Il est certain que si l’on revient à l’histoire, on s’aperçoit que la vision hygiéniste de l’État a eu un impact sur la façon de reconsidérer la ville, le logement, les rapports entre les individus. Aujourd’hui, cela va certainement, d’une manière ou d’une autre, se reproduire. Il faut en tout cas le souhaiter. Une épreuve de confinement, même si elle ne dure que deux mois, implique de revoir ce qui est nécessaire, de réinventer une forme de frugalité ; une certaine conception de la société de consommation est mise temporairement de côté.

Quelles conséquences peut avoir ce confinement pour les libertés individuelles ? Pourraient-elles durablement en pâtir ?

Non, je ne le pense pas. Et c’est pour cela qu’il est très important de clarifier ce que veut dire un état d’urgence sanitaire. Il faut constitutionnaliser l’exception, afin qu’elle ne devienne pas insidieusement la règle. Que tout ce qui est exceptionnel soit voté pour une durée limitée, avec des institutions ad hoc. Il faut avoir une pensée de l’exception. Après les attentats du Bataclan, il y a eu une forme d’état d’urgence déclaré. Nous vivons dans une démocratie où il faut faire une place à ces états d’urgence, en les encadrant clairement dans le temps, tout en définissant la nature des institutions chargées de les mettre en œuvre comme les conditions de leur contrôle. Car sinon le temporaire peut devenir la matrice d’habitudes liberticides.

Pensez-vous qu’à la sortie de cette crise on pourrait voir se dessiner les contours d’un État original ?

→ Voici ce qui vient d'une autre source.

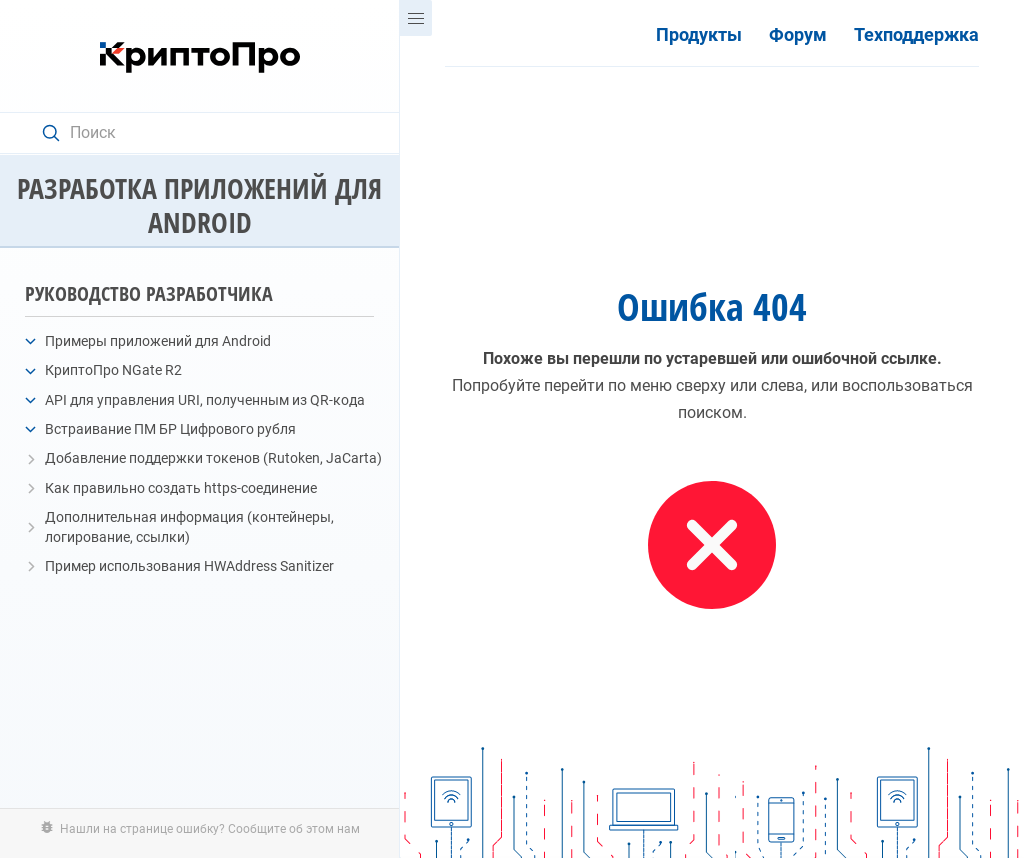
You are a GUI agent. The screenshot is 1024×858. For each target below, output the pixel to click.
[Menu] (416, 18)
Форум (798, 35)
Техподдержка (916, 35)
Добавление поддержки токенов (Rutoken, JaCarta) (213, 458)
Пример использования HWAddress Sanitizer (189, 566)
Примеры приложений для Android (158, 341)
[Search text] (209, 133)
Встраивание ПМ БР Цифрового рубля (170, 429)
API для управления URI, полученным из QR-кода (205, 400)
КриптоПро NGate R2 (113, 370)
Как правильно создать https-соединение (181, 488)
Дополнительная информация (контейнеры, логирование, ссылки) (189, 527)
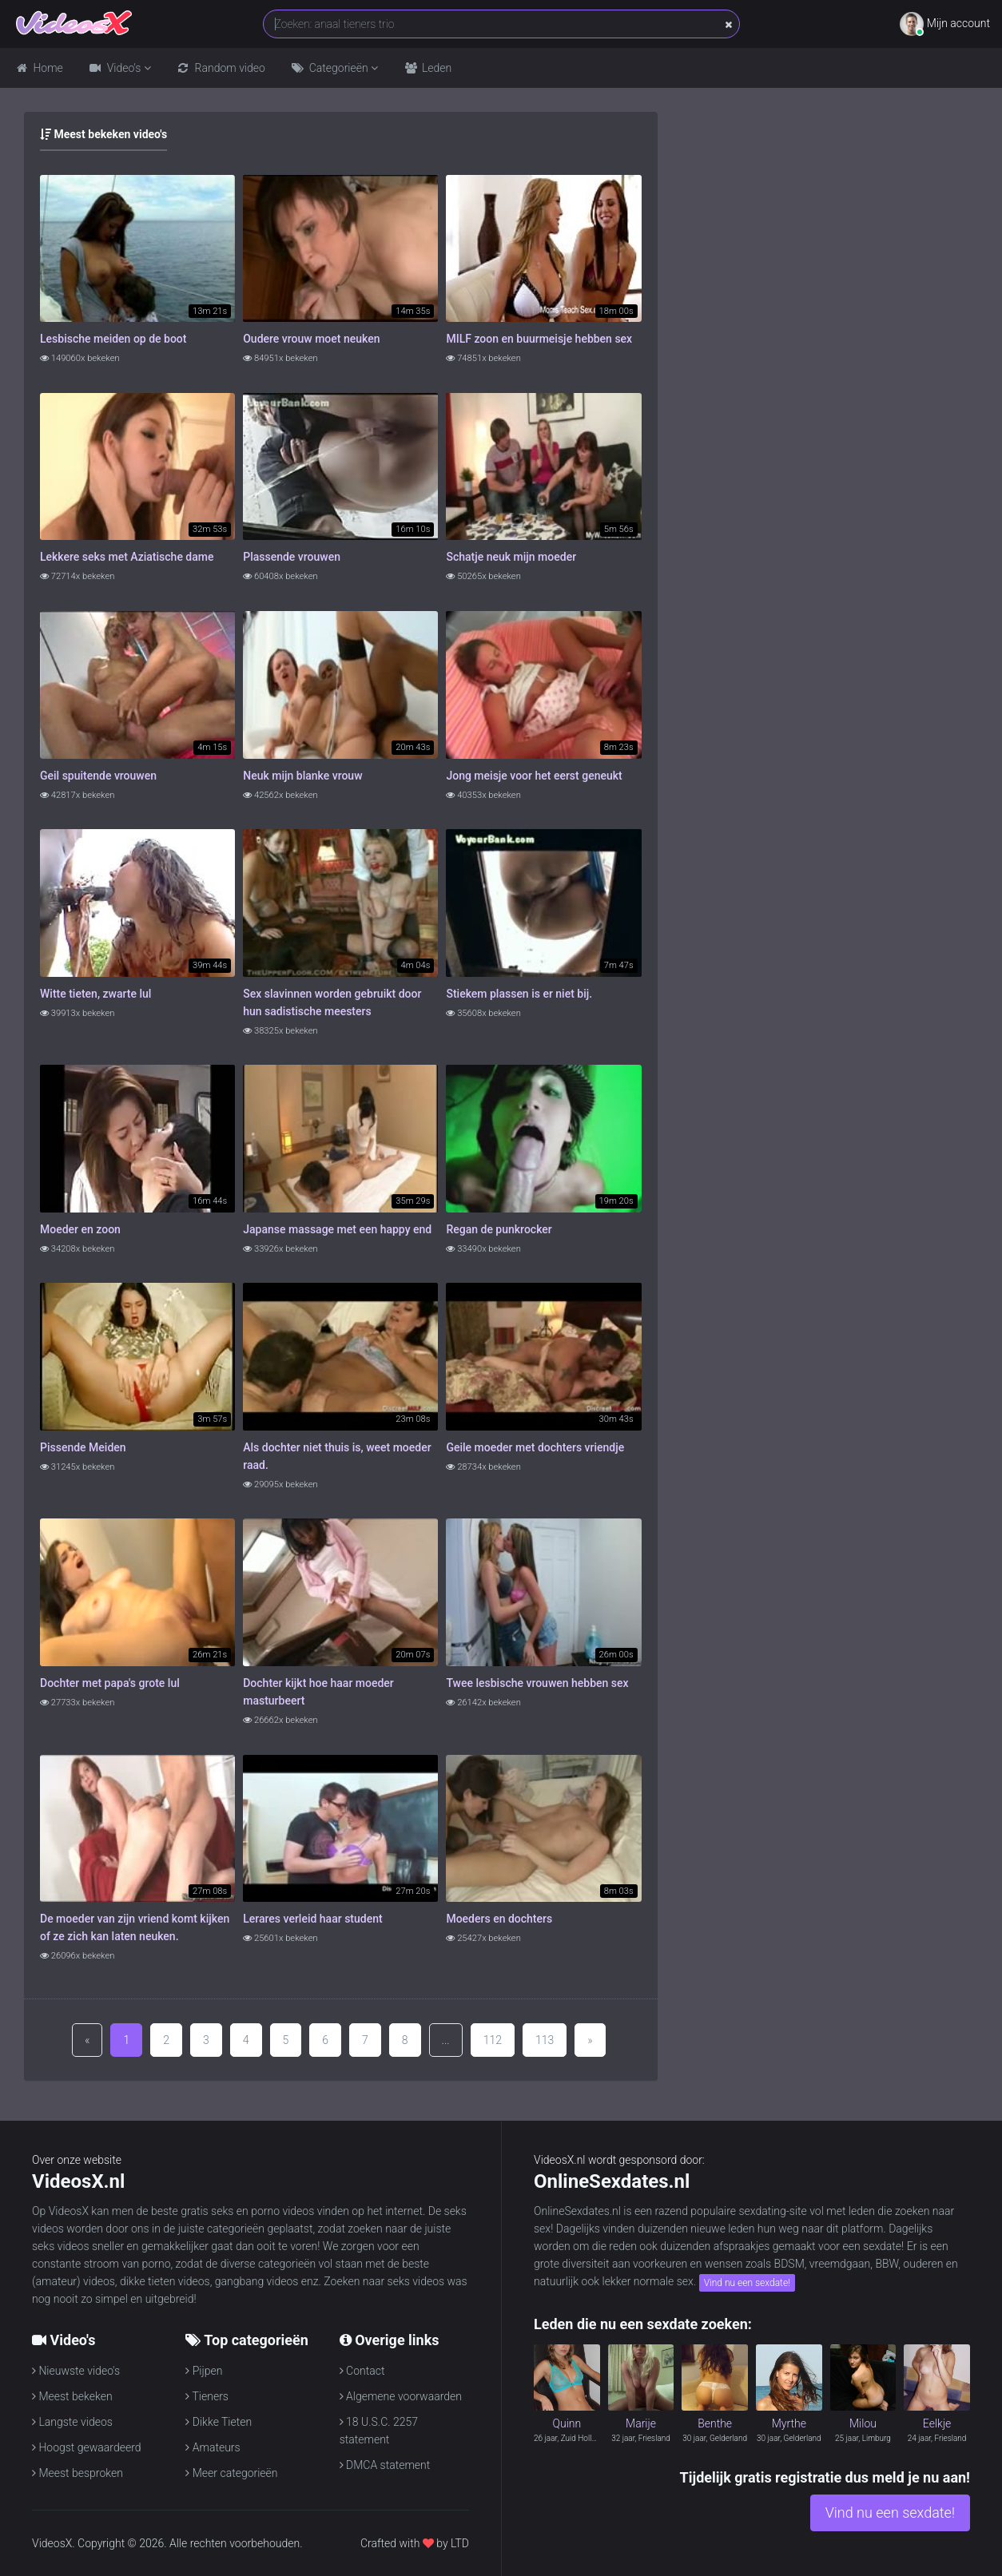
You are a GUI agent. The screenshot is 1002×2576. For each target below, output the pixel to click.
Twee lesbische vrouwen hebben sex (537, 1683)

Non, je ne vois pas émerger de choses originales. Car ces expériences de l’État hygiéniste et de l’État providence s’inscrivent dans une histoire longue. Nous sommes à un moment de cette histoire. En revanche, il y a un élément qui pourrait marquer une rupture dans les formes démocratiques. Bien sûr, on va porter une attention accrue à une institution symbolique comme l’hôpital, qui en sera revalorisé. Mais on découvre aussi à présent l’importance d’une implication citoyenne. Des institutions publiques renforcées ne peuvent être mises en place et financées que si elles sont légitimées par le sentiment d’une communauté solidaire. C’est la qualité de la démocratie qui donne son sens profond aux différentes figures de l’État. Là, nous voyons que notre démocratie est fragile, contestée et inachevée. Je constate un appel à une démocratie renforcée et plus vivante, qui ne soit pas simplement une démocratie électorale, mais une démocratie permanente. La représentation ne doit pas être simplement l’élection des délégués. Chacun doit avoir le sentiment que ce qu’il vit est présent dans le débat public et le débat social. Cette forme de démocratie avancée est la condition d’un nouveau rapport entre l’État et la société.